The into started by Janet Walker was good, they discussed how mathematics classes are now structured (correct homework, lecture, do a set of problems, leave, do homework), and how they are trying to conceive of math class (Watch->Analyze->Create). They showed an Abbott and Costello video that has a series of cascading procedural errors, and asked us to think about it:

This showed one way to use video as an into and get students thinking and problem solving.
The next demo was where I, and my entire table, got lost. They set up a problem about a child riding a bike and hitting a stone. The written directions on PowerPoint described the path of the tire, but really, they wanted the path of the stone stuck in a tire tread,with the idea of students discovering cycloid periods. She then shows a way to teach this with spreadsheets, and I’m not the only one who doesn’t understand where the numbers are coming from (what’s your formula leading to the X,Y coordinates?).
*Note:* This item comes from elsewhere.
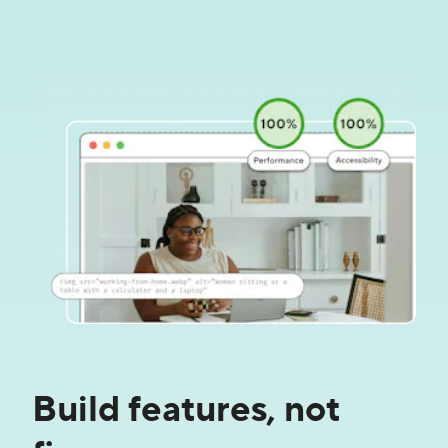
Build features, not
It involves using sine, which at the point of the day, I’m too whacked out to follow. I don’t see a lot of head nodding (oh, that’s what she means) around me, so I’m not the only one in the dark. She also showed some stuff using Geometry Sketch Pad, but I was pretty well lost at that point. Fortunately, she then handed off to Joe Garofalo. He discussed how he had pre-service teachers design digital lessons. One was a sophisticated interactive PowerPoint where students had a food budget and had to pick the best place to get pizza for a class party which scaffolded them to algebraic expression (hey I did a lot of what he showed as a banking analyst–don’t laugh). The next one was a lesson using a set up from the pilot of “Lost”, and trying to map where they are “lost” given their path, the likely jet and it’s mileage, and how far off we know they are. Used either Encarta or Expedia for research, Google Maps, and triangulation. All very interesting. I was pretty tired at that point, and still confused from earlier presenter, so I don’t think I gave it the proper appreciation it deserved.

I will warn you that because I kept losing my connection, the posts on the live blog are out of order, so that may be very confusing.